Nick chuckled. “Well, you are a Cajun girl after all, yeah? She’s not.”
“Do you get that vibe from her, though? That she’d want her husband dead and see it done?”
“No, but people are full of surprises, no?” he said, sitting down on the bed beside her to take off his socks. “I’m not sure what to make of that situation—her and Will Faulkner. They say they’re not sleeping together, but they act like a couple. If they’re having an affair, they’re not doing anything at all to hide it, which makes me think maybe they’re not. They’re either absolutely genuine or they’re the best liars I’ve come across in a while.”

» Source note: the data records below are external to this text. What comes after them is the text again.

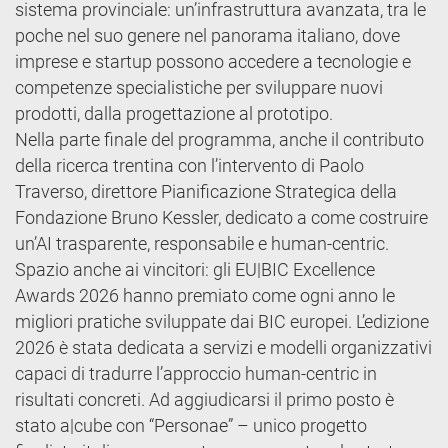
sistema provinciale: un’infrastruttura avanzata, tra le
poche nel suo genere nel panorama italiano, dove
imprese e startup possono accedere a tecnologie e
competenze specialistiche per sviluppare nuovi
prodotti, dalla progettazione al prototipo.
Nella parte finale del programma, anche il contributo
della ricerca trentina con l’intervento di Paolo
Traverso, direttore Pianificazione Strategica della
Fondazione Bruno Kessler, dedicato a come costruire
un’AI trasparente, responsabile e human-centric.
Spazio anche ai vincitori: gli EU|BIC Excellence
Awards 2026 hanno premiato come ogni anno le
migliori pratiche sviluppate dai BIC europei. L’edizione
2026 è stata dedicata a servizi e modelli organizzativi
capaci di tradurre l’approccio human-centric in
risultati concreti. Ad aggiudicarsi il primo posto è
stato a|cube con “Personae” – unico progetto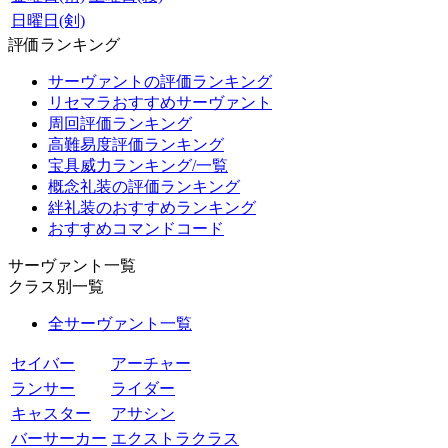
日曜日(剣)
評価ランキング
サーヴァントの評価ランキング
リセマラおすすめサーヴァント
周回評価ランキング
高難易度評価ランキング
宝具威力ランキング/一覧
概念礼装の評価ランキング
絆礼装のおすすめランキング
おすすめコマンドコード
サーヴァント一覧
クラス別一覧
全サーヴァント一覧
セイバー
アーチャー
ランサー
ライダー
キャスター
アサシン
バーサーカー
エクストラクラス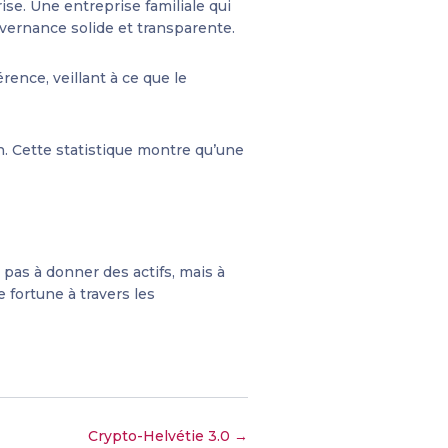
rise. Une entreprise familiale qui
uvernance solide et transparente.
rence, veillant à ce que le
n. Cette statistique montre qu’une
 pas à donner des actifs, mais à
 fortune à travers les
Crypto-Helvétie 3.0 →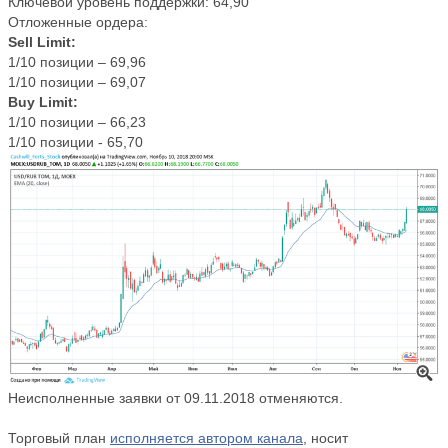
Ключевой уровень поддержки: 64,90
Отложенные ордера:
Sell Limit:
1/10 позиции – 69,96
1/10 позиции – 69,07
Buy Limit:
1/10 позиции – 66,23
1/10 позиции - 65,70
Неисполненные заявки от 09.11.2018 отменяются.
Торговый план
исполняется автором канала
, носит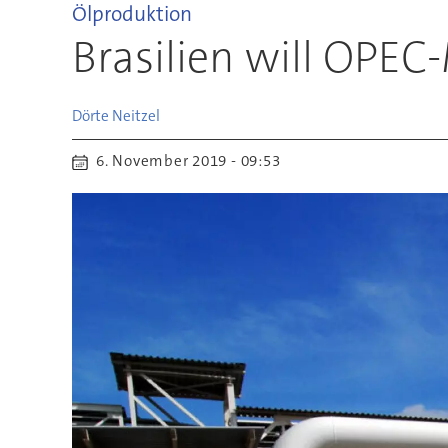
Ölproduktion
Brasilien will OPEC
Dörte
Neitzel
6. November 2019 - 09:53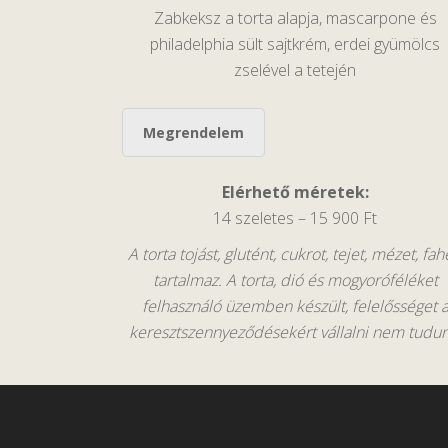
Zabkeksz a torta alapja, mascarpone és
philadelphia sült sajtkrém, erdei gyümölcs
zselével a tetején
Megrendelem
Elérhető méretek:
14 szeletes – 15 900 Ft
A torta tojást, glutént, cukrot, tejet, mézet, fah
tartalmaz. A torta, dió és mogyoróféléket
felhasználó üzemben készült, felelősséget 
keresztszennyeződésekért vállalni nem tudun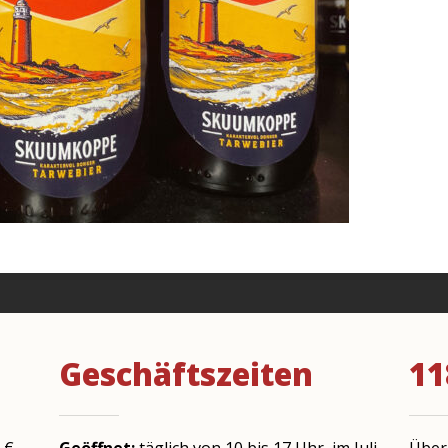
Geschäftszeiten
11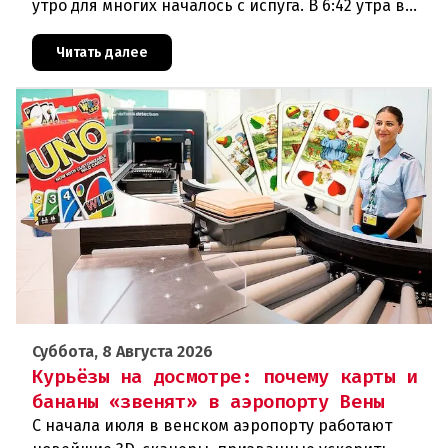
утро для многих началось с испуга. В 6:42 утра в
районе Халля произошло землетрясение.Данные
сейсмологовПо данны
Читать далее
Суббота, 8 Августа 2026
Курьёзы на досмотре: почему карты и
бананы «звенят» в аэропорту Вены
С начала июля в венском аэропорту работают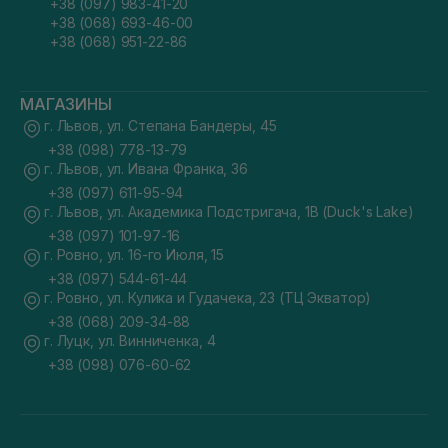
+38 (097) 983-41-20
+38 (068) 693-46-00
+38 (068) 951-22-86
МАГАЗИНЫ
г. Львов, ул. Степана Бандеры, 45
+38 (098) 778-13-79
г. Львов, ул. Ивана Франка, 36
+38 (097) 611-95-94
г. Львов, ул. Академика Подстригача, 1В (Duck's Lake)
+38 (097) 101-97-16
г. Ровно, ул. 16-го Июля, 15
+38 (097) 544-61-44
г. Ровно, ул. Кулика и Гудачека, 23 (ТЦ Экватор)
+38 (068) 209-34-88
г. Луцк, ул. Винниченка, 4
+38 (098) 076-60-62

“I thought he was gay,” Annie said.
Nick shrugged. “You’re not the first to say it, but I think if he was, he’d be up front about it. He doesn’t seem to care what people think at all. He knows tongues are wagging about him spending the night at the Mercier house, but he’s there again tonight because he’s not about to leave her home alone when she doesn’t feel safe. She says he’s her only friend here.”
“He sounds like a good friend to have.”
“Yeah. Like he’d do anything for her. Or would he do anything to have her?”
“I don’t know,” Annie said, getting up to turn down the bed, “but I can’t think about it anymore tonight. This day’s been sad enough. Take your shower and come to bed, Mr. Fourcade. I need your arms around me. The world will be just as messed up tomorrow.”
“That’s a fact,” Nick said. “Trouble is a thing that has no end.”